PITTSBURGH — First-year Duquesne head coach Keith Dambrot has had two jobs this season as he tries to right the ship after just eight winning seasons and no NCAA Tournament appearances in the last 40 years.
The first job has been to connect with the players that he’s inherited from the previous coaching staff, integrate freshmen and transfers and create a new culture of Duquesne basketball.
The second has been to re-engage his team with fans, students and boosters in a meaningful way that will provide the type of atmosphere and support that he will need in order to break through and take the program to heights beyond its recent past.
Job one seems to be going well as Dambrot has the Dukes sitting at 9-4 after the non-conference schedule with significant momentum coming from a just-snapped seven-game winning streak.
The second part of the job remains a work in progress, as the Dukes didn’t draw more than 1,213 fans to any of the six home games during their seven-game win streak and their season high at the 4,400-seat Palumbo Center is just 1,833.
“We’ve got a long way to go to build excitement and to put some people in the stands, but I believe that once we start to win at a high level of play, people will come,” Dambrot said. “I think our guys have tried their hardest to be good. They’ve worked hard every single minute we’ve had them. So eventually, the people of Pittsburgh will recognize that and come to the game.”
Another part of the equation, and one that relates to job one for Dambrot, is a focus on defense. If there is a stereotype for the kind of team that Pittsburgh fans can relate to in any sport, it’s one that works hard and plays sound defense.
The Dukes don’t have much choice in the matter. With a field goal percentage of 41.2 on the season — 304th in the country — to put it kindly, they won’t win many games with offense alone. There’s a pretty clear relationship between the number of points allowed and the final outcome for the Dukes this season. When they give up fewer than 62 points, they’re unbeaten. In between 62 and 72, they’re still a respectable 3-1. When they allow more than 72 points, the Dukes are 0-3.
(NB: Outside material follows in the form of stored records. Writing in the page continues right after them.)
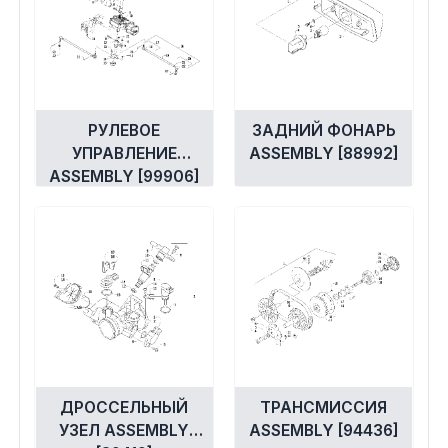
РУЛЕВОЕ
ЗАДНИЙ ФОНАРЬ
УПРАВЛЕНИЕ
ASSEMBLY [88992]
ASSEMBLY [99906]
ДРОССЕЛЬНЫЙ
ТРАНСМИССИЯ
УЗЕЛ ASSEMBLY
ASSEMBLY [94436]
The clarity of the outcomes has made it easy for the holdovers from the previous staff’s offense-oriented attack to instead focus on the defensive side of the ball.
“We actually sat down with each other yesterday after practice and talked,” sophomore guard Mike Lewis II said. “It was letting the freshmen know that the intensity is about to rise, the competition is about to rise, everything is about to rise. … We understand that we have to play defense if we want to be in games, regardless of who we’re playing.”
With more attention paid to the conference games that lay ahead, the Dukes have the opportunity to recapture some fans and draw some attention to the program by having their non-conference success translate to the second half of the season.
“We have to do our share,” Dambrot said. “We have to win at a championship level or no one’s coming. You can’t blame them for that. There’s too much on television, there’s too many other events to go to, to come watch mediocrity.”